Как похожи дача и кла́дбище!
Те же грабельки, тот же прах.
И весна-то не припекла ещё,
а звучит перекличка птах.
И могилки-то схожи с грядками,
и быльё неизвестно чьё,
и горбатится за оградками
старичьё одно, старичьё.
«Прикинешь: чернее сажи…»
Прикинешь: чернее сажи
маячит небытиё.
А вроде весна всё та же —
как прочие до неё.
Пернатые скандалёзы:
«Чивик! — говорят. — Чивик!»
А крона-то у берёзы —
как пушкинский черновик.
«Местность то пасмурна, то ясна…»
Местность то пасмурна, то ясна.
Голого тальника свежий йод.
Поезд идёт на север. Весна
то настигает, то отстаёт.
«Влажные морские небеса…»
Найдёнышу
Влажные морские небеса.
Вставшие на цыпочки леса.
Сталь балтийской медленной волны.
Со стеклянной искрой валуны.
В рощах желторотая листва
голосит о смысле естества.
И, бредя по берегу вдвоём,
понимаем, для чего живём.
Сушь
Подёрнутое ряской озерцо.
Ни дать ни взять — шагреневая кожа.
Так съёжилось, что вскорости, похоже,
сравняется с землёй заподлицо.
Не громыхнёт в превыспренних пророк.
Не упадёт желанная дождинка.
И, может быть, останется ложбинка.
Одно отличье, что не бугорок.
«Не от Творца, не от скупщика душ…»
Не от Творца, не от скупщика душ —
стыдно сказать, от плотины зависим.
Вот и стоит рукотворная сушь
над белизною песчаных залысин.
Волга слепит равнодушней слюды.
Ни рыболова на отмелях этих.
Только цепочкою птичьи следы,
словно гулял одинокий скелетик.
Утро
Идиллическая дрёма.
Дровяной чердачок.
Чёрную дыру проёма
застеклил паучок.
Ни греха ещё, ни страха.
Где тут зло?
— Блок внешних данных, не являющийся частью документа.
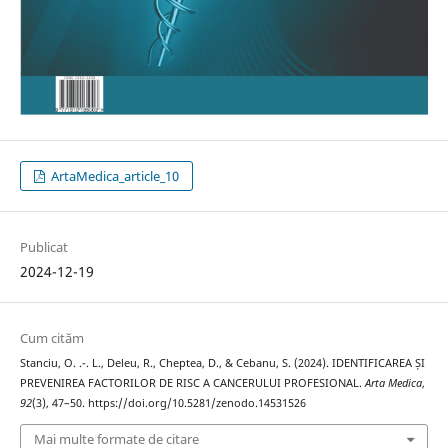
ArtaMedica_article_10
Publicat
2024-12-19
Cum cităm
Stanciu, O. .-. L., Deleu, R., Cheptea, D., & Cebanu, S. (2024). IDENTIFICAREA ȘI
PREVENIREA FACTORILOR DE RISC A CANCERULUI PROFESIONAL.
Arta Medica
,
92
(3), 47–50. https://doi.org/10.5281/zenodo.14531526
Mai multe formate de citare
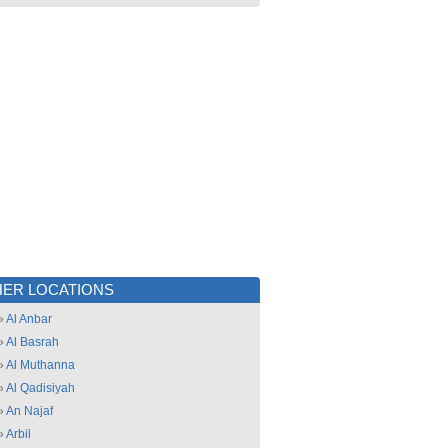
ER LOCATIONS
»
Al Anbar
»
Al Basrah
»
Al Muthanna
»
Al Qadisiyah
»
An Najaf
»
Arbil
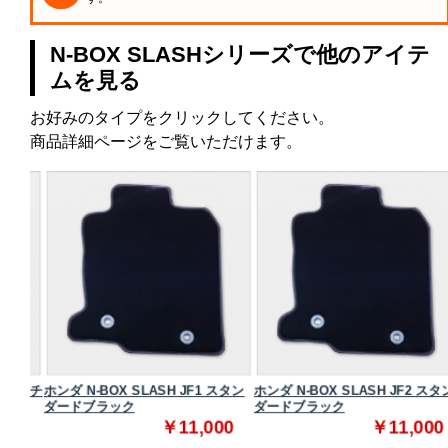
N-BOX SLASHシリーズで他のアイテ
ムを見る
お好みのタイプをクリックしてください。
商品詳細ページをご覧いただけます。
ADEチ
ホンダ N-BOX SLASH JF1 スタン
ホンダ N-BOX SLASH JF2 スタン
ダードブラック
ダードブラック
0
￥11,000
￥11,000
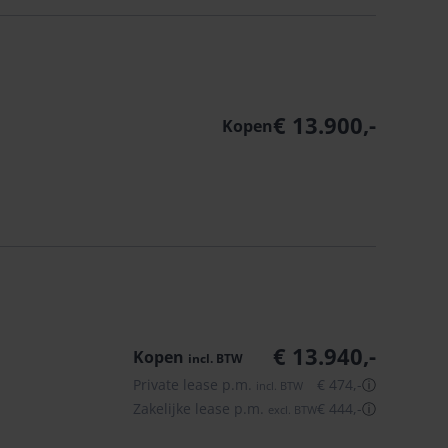
€ 13.900,-
Kopen
€ 13.940,-
Kopen
incl.
BTW
Private lease p.m.
€ 474,-
ⓘ
incl.
BTW
Zakelijke lease p.m.
€ 444,-
ⓘ
excl.
BTW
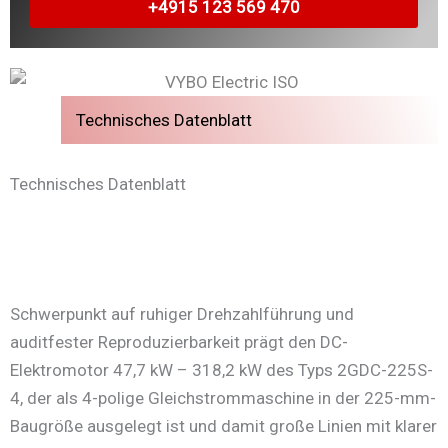
+4915 123 569 470
Technisches Datenblatt
Technisches Datenblatt
Schwerpunkt auf ruhiger Drehzahlführung und
auditfester Reproduzierbarkeit prägt den DC-
Elektromotor 47,7 kW – 318,2 kW des Typs 2GDC-225S-
4, der als 4-polige Gleichstrommaschine in der 225-mm-
Baugröße ausgelegt ist und damit große Linien mit klarer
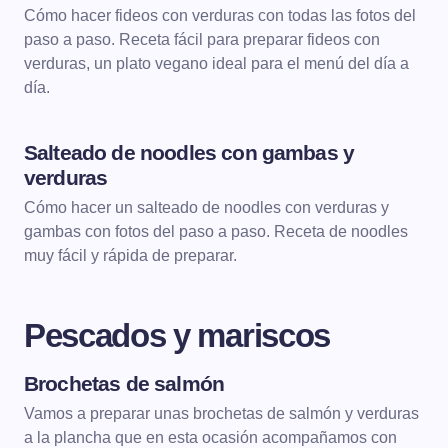
PASTA Y PIZZA
PASTA CON VERDURAS
Cómo hacer fideos con verduras con todas las fotos del
paso a paso. Receta fácil para preparar fideos con
verduras, un plato vegano ideal para el menú del día a
día.
Salteado de noodles con gambas y
PASTA Y PIZZA
PASTA ORIENTAL
verduras
Cómo hacer un salteado de noodles con verduras y
gambas con fotos del paso a paso. Receta de noodles
muy fácil y rápida de preparar.
Pescados y mariscos
Brochetas de salmón
PESCADOS Y MARISCOS
Vamos a preparar unas brochetas de salmón y verduras
a la plancha que en esta ocasión acompañamos con
PESCADOS A LA PLANCHA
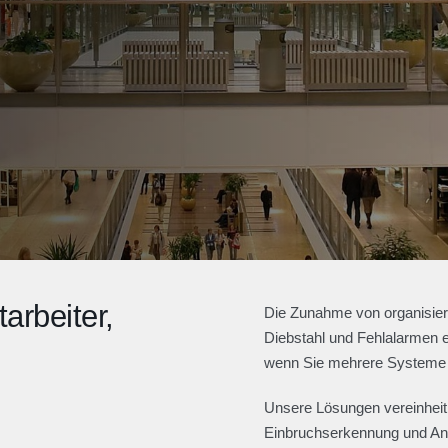
tarbeiter,
Die Zunahme von organisiert
Diebstahl und Fehlalarmen e
wenn Sie mehrere Systeme v
Unsere Lösungen vereinheitl
Einbruchserkennung und Ana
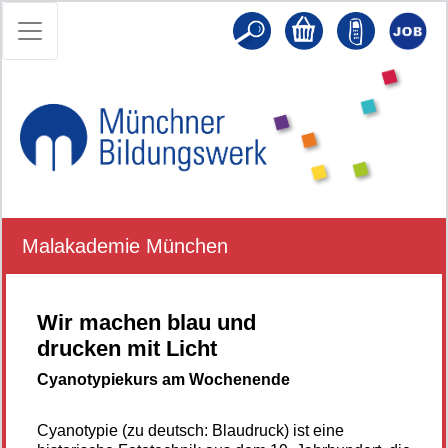
Malakademie München
Wir machen blau und
drucken mit Licht
Cyanotypiekurs am Wochenende
Cyanotypie (zu deutsch: Blaudruck) ist eine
Где добро?
Расплеснёт шальная птаха
голоска серебро.
А потом проснётся йеху,
врубит музыку, враг,
и обиженное эхо
отбежит за овраг.
Отвычка
Подсекая линька
на прозрачной запруде,
три недолгих денька
я не видел вас, люди.
А теперь повстречал —
и гадаю в печали:
то ли я одичал,
то ли вы одичали.
«Чья незримая рука…»
Чья незримая рука
в небе лепит облака?
И старательно ведь лепит —
не иначе, на века.
«Живу, городской лицедей…»
Живу, городской лицедей,
вдали от больших поселений
среди трясогузок, сиреней
и ржавых до хрупкости крыш.
Чем меньше встречаешь людей,
тем больше от них впечатлений,
и тем впечатленья нетленней,
чем реже о них говоришь.
Ноктюрн
Запруда. Ворох лунных стружек.
Сверкает всё, что встарь сверкало.
По ноготкам прибрежной ряски
бежит серебряная дрожь.
И оратории лягушек
гремят на уровне Ла Скала,
причём гремят по-итальянски —
и ни черта не разберёшь.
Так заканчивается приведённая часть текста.